* _Action item_:
Only the lines from the one containing "Ouvrir un compte" to the end of the records belong in the copy. Reproduce them word for word and drop the pictures.

Exercise input section start

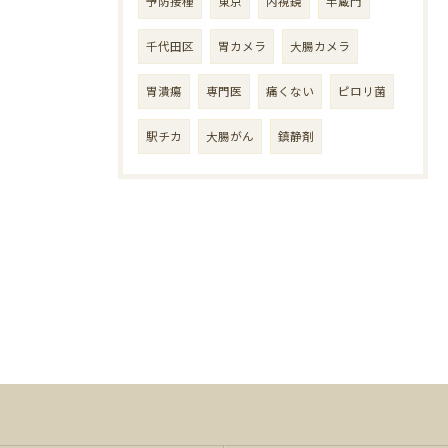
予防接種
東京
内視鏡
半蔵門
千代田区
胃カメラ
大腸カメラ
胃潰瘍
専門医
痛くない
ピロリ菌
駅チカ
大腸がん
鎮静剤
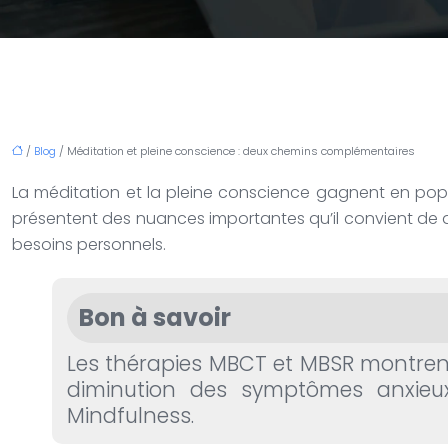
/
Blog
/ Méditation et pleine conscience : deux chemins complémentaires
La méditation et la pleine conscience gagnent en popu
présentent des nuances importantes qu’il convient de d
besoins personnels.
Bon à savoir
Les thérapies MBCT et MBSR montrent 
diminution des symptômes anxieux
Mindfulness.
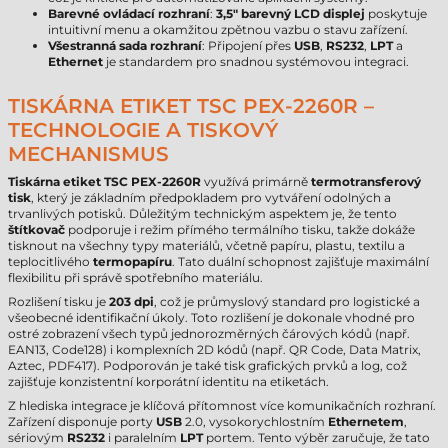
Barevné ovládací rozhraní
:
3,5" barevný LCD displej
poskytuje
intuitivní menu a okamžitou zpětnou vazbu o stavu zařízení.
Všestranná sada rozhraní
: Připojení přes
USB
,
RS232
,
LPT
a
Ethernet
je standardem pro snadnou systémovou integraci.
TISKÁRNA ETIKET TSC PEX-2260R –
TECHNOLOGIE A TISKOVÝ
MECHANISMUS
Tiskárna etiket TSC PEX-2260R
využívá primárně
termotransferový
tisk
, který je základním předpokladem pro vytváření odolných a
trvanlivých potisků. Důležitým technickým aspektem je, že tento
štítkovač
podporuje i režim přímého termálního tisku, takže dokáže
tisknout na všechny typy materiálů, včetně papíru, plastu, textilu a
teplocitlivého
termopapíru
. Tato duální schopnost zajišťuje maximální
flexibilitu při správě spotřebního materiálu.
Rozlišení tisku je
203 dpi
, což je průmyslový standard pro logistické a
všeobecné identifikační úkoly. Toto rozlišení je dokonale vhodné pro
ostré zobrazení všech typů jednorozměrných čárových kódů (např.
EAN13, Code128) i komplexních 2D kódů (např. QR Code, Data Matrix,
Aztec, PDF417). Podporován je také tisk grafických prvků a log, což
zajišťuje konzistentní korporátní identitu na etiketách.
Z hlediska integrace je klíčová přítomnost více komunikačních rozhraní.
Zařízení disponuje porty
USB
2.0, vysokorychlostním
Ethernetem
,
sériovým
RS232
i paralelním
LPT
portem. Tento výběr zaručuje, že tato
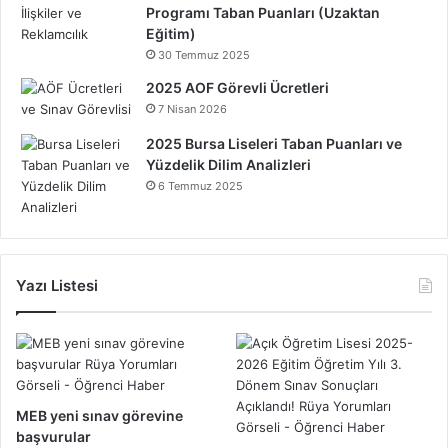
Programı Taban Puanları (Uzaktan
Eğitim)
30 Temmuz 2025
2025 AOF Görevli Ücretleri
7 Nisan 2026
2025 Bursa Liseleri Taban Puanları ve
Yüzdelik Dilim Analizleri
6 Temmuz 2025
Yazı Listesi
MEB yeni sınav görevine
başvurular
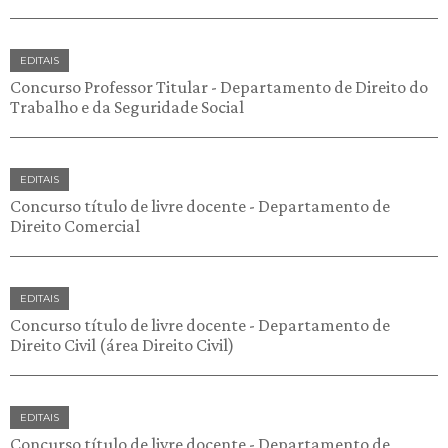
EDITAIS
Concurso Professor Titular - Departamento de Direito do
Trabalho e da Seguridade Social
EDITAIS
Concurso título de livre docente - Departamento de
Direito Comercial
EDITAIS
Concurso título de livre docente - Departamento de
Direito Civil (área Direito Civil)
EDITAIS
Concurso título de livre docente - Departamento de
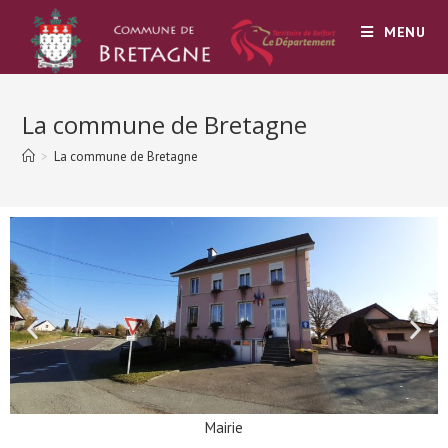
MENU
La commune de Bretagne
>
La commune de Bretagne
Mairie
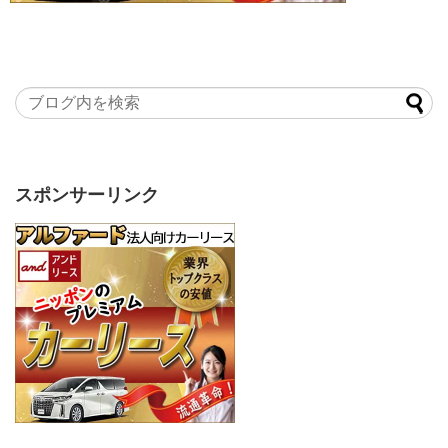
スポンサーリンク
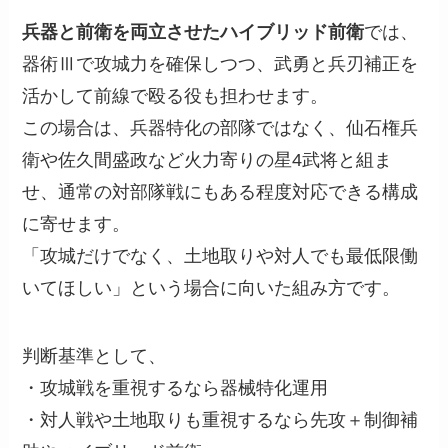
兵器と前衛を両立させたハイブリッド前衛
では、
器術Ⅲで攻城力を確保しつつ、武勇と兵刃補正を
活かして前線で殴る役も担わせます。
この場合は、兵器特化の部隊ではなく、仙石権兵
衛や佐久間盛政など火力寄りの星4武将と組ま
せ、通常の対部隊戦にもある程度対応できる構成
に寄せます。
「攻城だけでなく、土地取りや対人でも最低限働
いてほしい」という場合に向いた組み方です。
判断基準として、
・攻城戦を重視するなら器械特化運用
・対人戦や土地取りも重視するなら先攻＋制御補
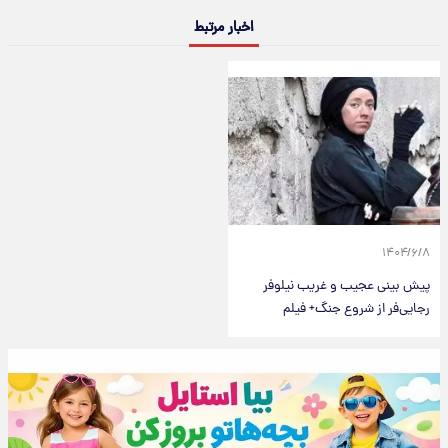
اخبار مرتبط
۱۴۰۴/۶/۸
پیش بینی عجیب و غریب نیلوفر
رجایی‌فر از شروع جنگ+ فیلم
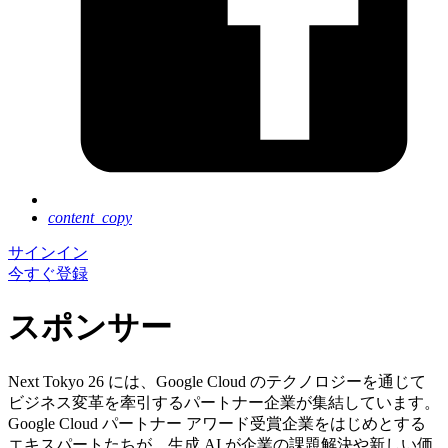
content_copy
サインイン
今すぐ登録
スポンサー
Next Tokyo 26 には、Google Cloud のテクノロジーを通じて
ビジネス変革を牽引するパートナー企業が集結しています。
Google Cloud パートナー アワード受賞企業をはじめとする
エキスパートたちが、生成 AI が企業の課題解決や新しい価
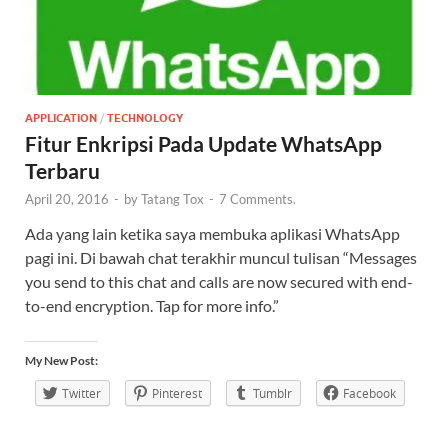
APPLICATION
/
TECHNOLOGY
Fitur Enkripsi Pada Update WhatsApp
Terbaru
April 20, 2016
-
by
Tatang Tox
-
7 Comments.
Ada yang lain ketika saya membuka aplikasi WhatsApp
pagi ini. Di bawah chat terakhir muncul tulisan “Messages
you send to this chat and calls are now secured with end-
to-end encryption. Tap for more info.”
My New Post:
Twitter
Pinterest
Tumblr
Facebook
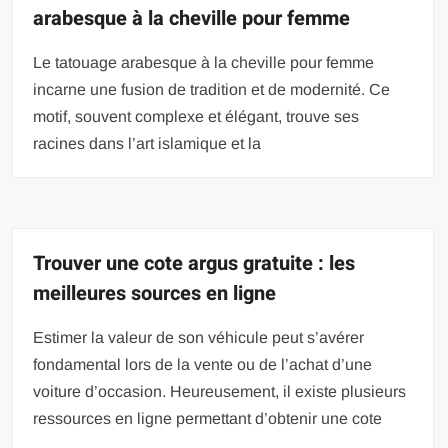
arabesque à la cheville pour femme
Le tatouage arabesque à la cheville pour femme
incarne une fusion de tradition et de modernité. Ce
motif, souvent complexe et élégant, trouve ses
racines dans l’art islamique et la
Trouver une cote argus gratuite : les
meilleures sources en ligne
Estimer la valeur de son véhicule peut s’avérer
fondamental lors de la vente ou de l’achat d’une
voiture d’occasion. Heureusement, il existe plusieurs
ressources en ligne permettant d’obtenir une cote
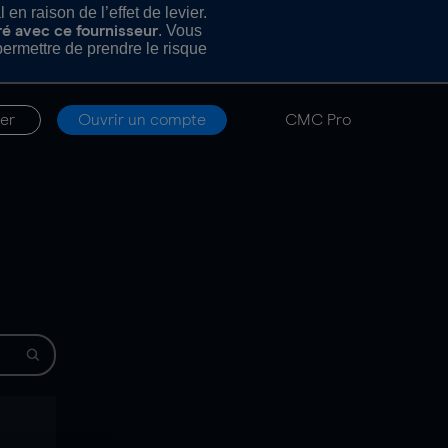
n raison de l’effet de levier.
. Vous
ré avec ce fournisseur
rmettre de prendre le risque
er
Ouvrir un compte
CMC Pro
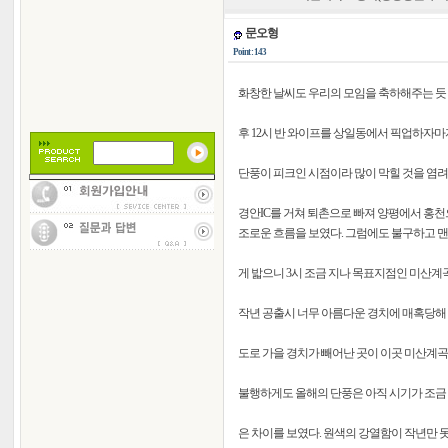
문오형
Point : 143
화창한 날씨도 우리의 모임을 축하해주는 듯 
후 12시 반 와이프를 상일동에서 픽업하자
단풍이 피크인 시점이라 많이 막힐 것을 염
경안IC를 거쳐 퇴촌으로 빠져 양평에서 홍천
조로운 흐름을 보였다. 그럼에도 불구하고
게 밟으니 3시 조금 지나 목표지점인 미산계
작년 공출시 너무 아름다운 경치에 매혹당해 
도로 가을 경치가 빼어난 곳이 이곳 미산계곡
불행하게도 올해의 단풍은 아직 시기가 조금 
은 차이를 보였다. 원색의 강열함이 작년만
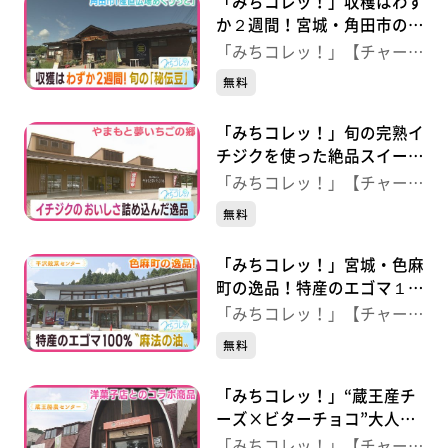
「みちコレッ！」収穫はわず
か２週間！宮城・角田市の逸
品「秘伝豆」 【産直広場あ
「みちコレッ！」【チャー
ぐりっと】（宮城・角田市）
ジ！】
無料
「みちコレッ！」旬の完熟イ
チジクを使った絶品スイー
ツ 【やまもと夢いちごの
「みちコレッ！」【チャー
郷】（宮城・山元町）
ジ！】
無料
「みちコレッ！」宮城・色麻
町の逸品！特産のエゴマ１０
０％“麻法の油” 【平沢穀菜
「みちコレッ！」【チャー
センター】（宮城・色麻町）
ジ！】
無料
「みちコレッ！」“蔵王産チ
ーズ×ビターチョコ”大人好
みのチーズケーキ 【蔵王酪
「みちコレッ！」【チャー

Exercise input section end

* _Solution to this task_:
Ouvrir un compte
CMC Pro
문오형
Point : 143
화창한 날씨도 우리의 모임을 축하해주는 듯 
후 12시 반 와이프를 상일동에서 픽업하자
단풍이 피크인 시점이라 많이 막힐 것을 염
경안IC를 거쳐 퇴촌으로 빠져 양평에서 홍천
조로운 흐름을 보였다. 그럼에도 불구하고
게 밟으니 3시 조금 지나 목표지점인 미산계
작년 공출시 너무 아름다운 경치에 매혹당해 
도로 가을 경치가 빼어난 곳이 이곳 미산계곡
불행하게도 올해의 단풍은 아직 시기가 조금 
은 차이를 보였다. 원색의 강열함이 작년만
「みちコレッ！」収穫はわず
か２週間！宮城・角田市の逸
品「秘伝豆」 【産直広場あ
「みちコレッ！」【チャー
ぐりっと】（宮城・角田市）
ジ！】
無料
「みちコレッ！」旬の完熟イ
チジクを使った絶品スイー
ツ 【やまもと夢いちごの
「みちコレッ！」【チャー
郷】（宮城・山元町）
ジ！】
無料
「みちコレッ！」宮城・色麻
町の逸品！特産のエゴマ１０
０％“麻法の油” 【平沢穀菜
「みちコレッ！」【チャー
センター】（宮城・色麻町）
ジ！】
無料
「みちコレッ！」“蔵王産チ
ーズ×ビターチョコ”大人好
みのチーズケーキ 【蔵王酪
「みちコレッ！」【チャー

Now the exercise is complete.